In an email statement in response to a request from the News on Tuesday night, School District Superintendent Mario Basora wrote:

“I want to thank the Yellow Springs Schools community for coming out and voting on this important levy. We are grateful for all of the volunteers who gave countless hours to help organize the campaign effort. Their hard work making phone calls, going door to door, distributing yard signs, hosting discussions in their homes and writing letters in the media was critical to getting information out to voters.

“I also want to thanks the leaders of the campaign, TJ Turner, Matt Grushon and Jalana Lazar, for their hard work and dedication through a long campaign process.

“Numerous individual and business donors contributed to the campaign and we are thankful for their contributions.

“Despite our best efforts, the school levy failed to garner enough support from our community. This is a disappointing loss for our students. Our School board and administrative team will need to take some time over the next few weeks to reflect and consider our options moving forward. Thanks again to the community for voting and taking the time to engage in this important issue.”

Third levy loss in village history

This levy defeat was only the third time in local history that a school levy has been voted down, and this levy lost by the widest margin.

Most recently, in 1990 voters rejected the 1 percent income tax for schools, which went down by a 60-40 margin, according to News archives. That tax eventually passed in 2001.

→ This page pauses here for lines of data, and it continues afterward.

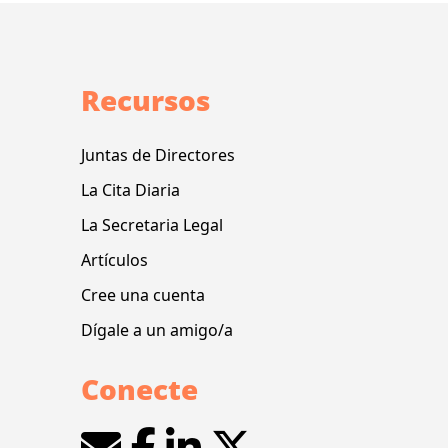
Recursos
Juntas de Directores
La Cita Diaria
La Secretaria Legal
Artículos
Cree una cuenta
Dígale a un amigo/a
Conecte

The only other levy that failed locally was in 1965, when voters rejected a 10-mill property tax levy by a margin of 63 percent to 37 percent of voters. Then over the next decade, several smaller levies were passed until 10 mills were approved.

Precinct breakdown

The vote against the levy was strongest in the historic northern and western sections of town and in Miami Township just outside of Yellow Springs. Levy support was strongest in the newer, southern part of town.

Here are the voting breakdowns per precinct from the unofficial results compiled by the Greene County Board of Elections. Precinct 440 is the northern segment of the village, 441 the western section, and 442 is the historic center of town. Precinct 443 is the southern, newer section of town.

Precinct 440: for the levy, 155 votes, or 29.3 percent, out of 885 registered voters; against, 374 votes, or 70 percent.

Precinct 441: for the levy, 109 votes, or 30.7 percent, out of 746 voters; against, 246 votes, or 69.3 percent.

Precinct 442: for the levy, 144 votes, or 37.4 percent, out of 879 voters; against, 241 votes, or 62.6 percent.

Precinct 443: for the levy, 220 votes, or 47.6 percent, out of 789 voters; against, 242 votes, or 52.38 percent.

Precinct 455 (Miami Township): for the levy, 7 votes, or 24.1 percent (out of 48 registered voters); against, 22 votes, or 75.8 percent. 

Precinct 456 (Miami Township); for the levy, 93 votes, or 34 percent, out of 517 registered voters; against, 180 votes, or 65.9 percent.